Ohio Law to Stop Pressuring Women Into Having Abortion Goes Into Effect Today
by Steven Ertelt
April 7, 2009
Columbus, OH (LifeNews.com) — A new Ohio law that will help stop women from being pressured or forced into a decision to have an abortion goes into effect today. The Protecting Pregnant Women from Coercion & Violence Bill received lopsided bipartisan support in the state legislature.
The measure would require abortion facilities to display a poster in their waiting areas making it clear to women that no one can coerce or pressure them into having an abortion they really don’t want.
This notice would indicate that, under Ohio law, an abortion can only be performed if the woman signs a consent form indicating she is consenting voluntarily and without coercion.
It would also inform the woman that, if she is coerced into having an abortion, she should not sign a consent form and should inform abortion center employees.
Becki Brenner, president of Planned Parenthood of Southwest Ohio, told the Cincinnati Enquirer newspaper that the abortion business has already posted the sign in its centers.
In a related development, the Ohio Supreme Court asked lawyers for Planned Parenthood and the attorney representing the parents of a teenager girl who was pressured to have an abortion to comment on how the law would affect the lawsuit the girl’s parents filed.
Cincinnati attorney Charles Miller told the newspaper that he thinks the law may resulted in him having access to Planned Parenthood medical records to prove his contention that the abortion business engaged in a pattern of abuse by failing to report to state officials cases of statutory rape.
Instead, it did abortions on the girls, who were victims of sexual abuse.

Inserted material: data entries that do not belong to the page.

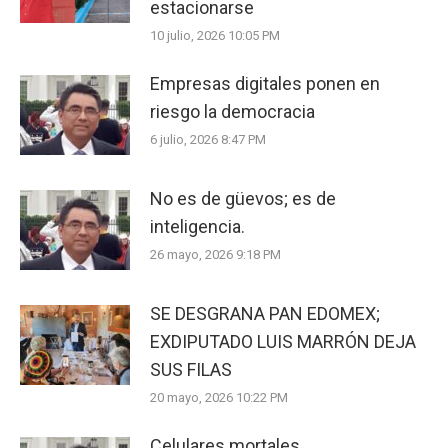
estacionarse
10 julio, 2026 10:05 PM
Empresas digitales ponen en
riesgo la democracia
6 julio, 2026 8:47 PM
No es de güevos; es de
inteligencia.
26 mayo, 2026 9:18 PM
SE DESGRANA PAN EDOMEX;
EXDIPUTADO LUIS MARRÓN DEJA
SUS FILAS
20 mayo, 2026 10:22 PM
Celulares mortales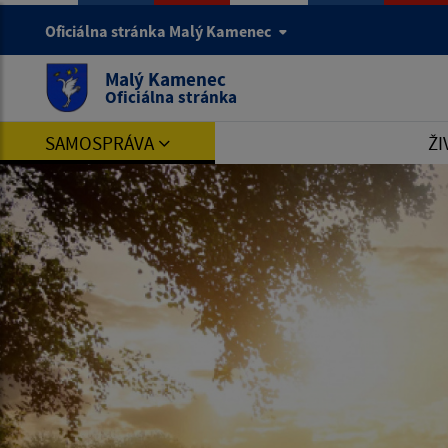
Oficiálna stránka Malý Kamenec
Malý Kamenec
Oficiálna stránka
SAMOSPRÁVA
ŽI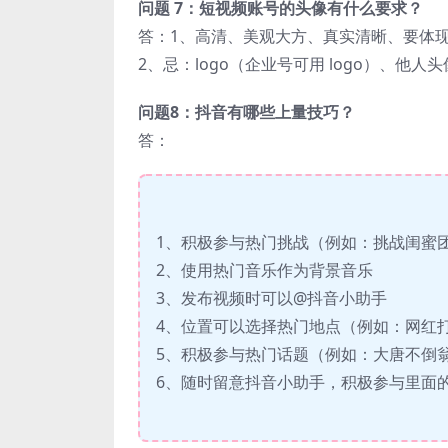
问题 7：短视频账号的头像有什么要求？
答：1、高清、美观大方、真实清晰、要体
2、忌：logo（企业号可用 logo）、他
问题8：抖音有哪些上量技巧？
答：
1、积极参与热门挑战（例如：挑战闺蜜
2、使用热门音乐作为背景音乐
3、发布视频时可以@抖音小助手
4、位置可以选择热门地点（例如：网红
5、积极参与热门话题（例如：大唐不倒
6、随时留意抖音小助手，积极参与里面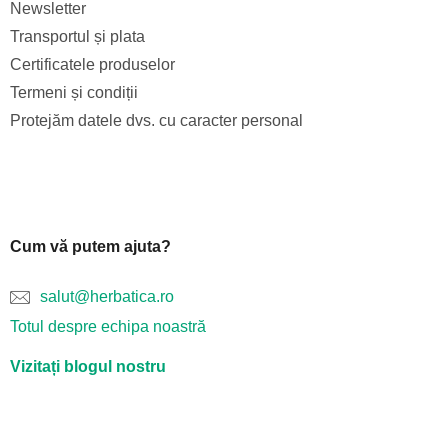
Newsletter
Transportul și plata
Certificatele produselor
Termeni și condiții
Protejăm datele dvs. cu caracter personal
Cum vă putem ajuta?
salut@herbatica.ro
Totul despre echipa noastră
Vizitați blogul nostru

The case was brought by Cincinnati-area parents whose minor daughter had an abortion at a Planned Parenthood facility without their parents’ knowledge after being sexually abused by her adult coach.

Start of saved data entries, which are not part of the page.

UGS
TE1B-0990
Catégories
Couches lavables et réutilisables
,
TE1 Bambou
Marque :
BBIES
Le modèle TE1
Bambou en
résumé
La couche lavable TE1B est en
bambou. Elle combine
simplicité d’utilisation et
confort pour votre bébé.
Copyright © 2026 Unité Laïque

The parents allege that Planned Parenthood failed to comply with the statute requiring reports of known or suspected child abuse as well as Ohio’s parental consent statute.
Ohio Right to Life president Mike Gonidakis tells LifeNews.com he is delighted the new law is going into effect.
"We are proud that Ohio has acted to protect women and children from coercion and abuse," he said. "Coerced abortion, violence against pregnant women, and child abuse have no place in a civilized society."
"We are also pleased that the Ohio Supreme Court has noted the new law in the Roe v. Planned Parenthood case," he added.
"Regardless of the decision whether the new law applies to an existing case, the Supreme Court’s action should send a message to those who fail to report child abuse that the new law will be enforced and that their actions can result in liability," Gonidakis told LifeNews.com.
In addition to protecting pregnant women from violence and coerced abortions, the new law allows individuals to seek damages by offering proof against abortion facilities demonstrating a pattern of failing to report known or suspected child sexual abuse.
Rep. Michelle Schneider, a Republican from Madeira, sponsored the bill, HB 280, which was partly inspired by the lawsuit.